START DATA FOR PROCESSING

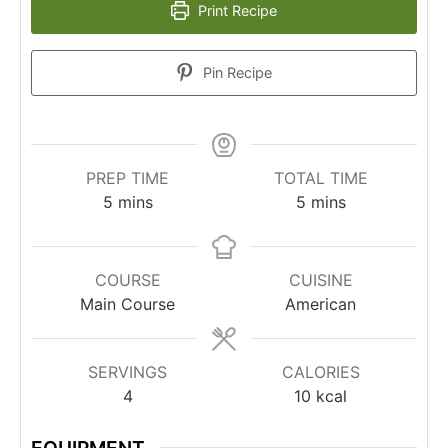
Print Recipe
Pin Recipe
PREP TIME
TOTAL TIME
5
mins
5
mins
COURSE
CUISINE
Main Course
American
SERVINGS
CALORIES
4
10
kcal
EQUIPMENT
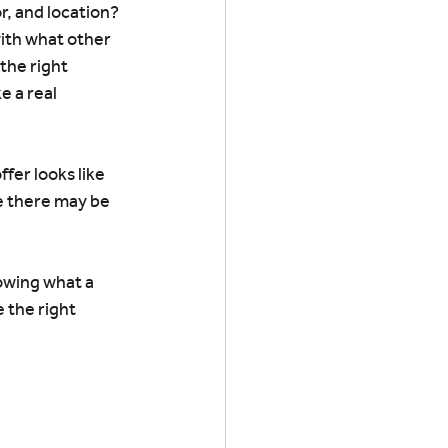
r, and location? 
with what other 
the right 
e a real 
fer looks like 
e there may be 
owing what a 
 the right 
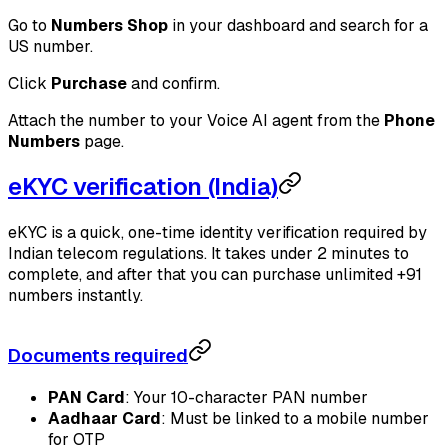
Go to
Numbers Shop
in your dashboard and search for a
US number.
Click
Purchase
and confirm.
Attach the number to your Voice AI agent from the
Phone
Numbers
page.
eKYC verification (India)
eKYC is a quick, one-time identity verification required by
Indian telecom regulations. It takes under 2 minutes to
complete, and after that you can purchase unlimited +91
numbers instantly.
Documents required
PAN Card
: Your 10-character PAN number
Aadhaar Card
: Must be linked to a mobile number
for OTP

END DATA FOR PROCESSING

-- WHAT TO WORK ON --
With "required" as the string to look for, count the matching lines in the entries above and report only the number.

-- ANSWER BOX --
2